WORK TO BE COMPLETED: The required answer is every line of the data containing the word "Kreta".

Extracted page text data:
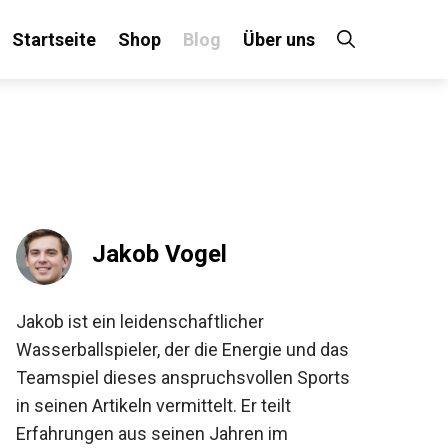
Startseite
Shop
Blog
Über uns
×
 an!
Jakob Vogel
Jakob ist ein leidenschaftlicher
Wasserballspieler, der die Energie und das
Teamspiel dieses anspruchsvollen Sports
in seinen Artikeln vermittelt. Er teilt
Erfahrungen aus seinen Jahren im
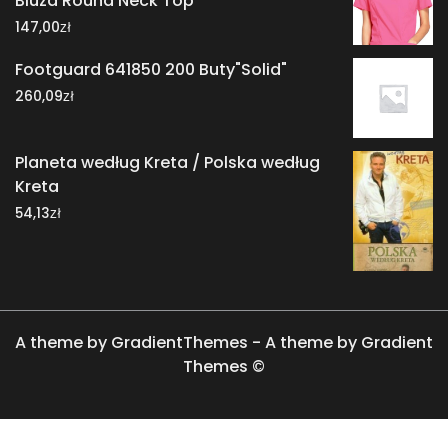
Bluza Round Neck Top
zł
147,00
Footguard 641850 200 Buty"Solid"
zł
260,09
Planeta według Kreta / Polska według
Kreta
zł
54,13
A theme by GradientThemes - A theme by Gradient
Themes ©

==

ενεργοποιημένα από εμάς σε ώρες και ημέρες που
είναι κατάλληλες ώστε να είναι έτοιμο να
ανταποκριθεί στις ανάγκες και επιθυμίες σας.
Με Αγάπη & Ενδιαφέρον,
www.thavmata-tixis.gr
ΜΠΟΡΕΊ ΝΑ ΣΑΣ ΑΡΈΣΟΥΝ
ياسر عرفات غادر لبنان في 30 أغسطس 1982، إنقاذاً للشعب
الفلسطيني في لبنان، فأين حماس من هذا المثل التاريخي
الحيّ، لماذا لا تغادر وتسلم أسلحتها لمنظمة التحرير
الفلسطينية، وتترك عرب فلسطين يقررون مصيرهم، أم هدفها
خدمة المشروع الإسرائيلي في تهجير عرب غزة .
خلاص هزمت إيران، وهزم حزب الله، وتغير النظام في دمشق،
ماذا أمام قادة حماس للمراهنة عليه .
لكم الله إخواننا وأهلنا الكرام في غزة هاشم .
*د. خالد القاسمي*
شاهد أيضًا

RESULT OF THIS TASK:
Planeta według Kreta / Polska według
Kreta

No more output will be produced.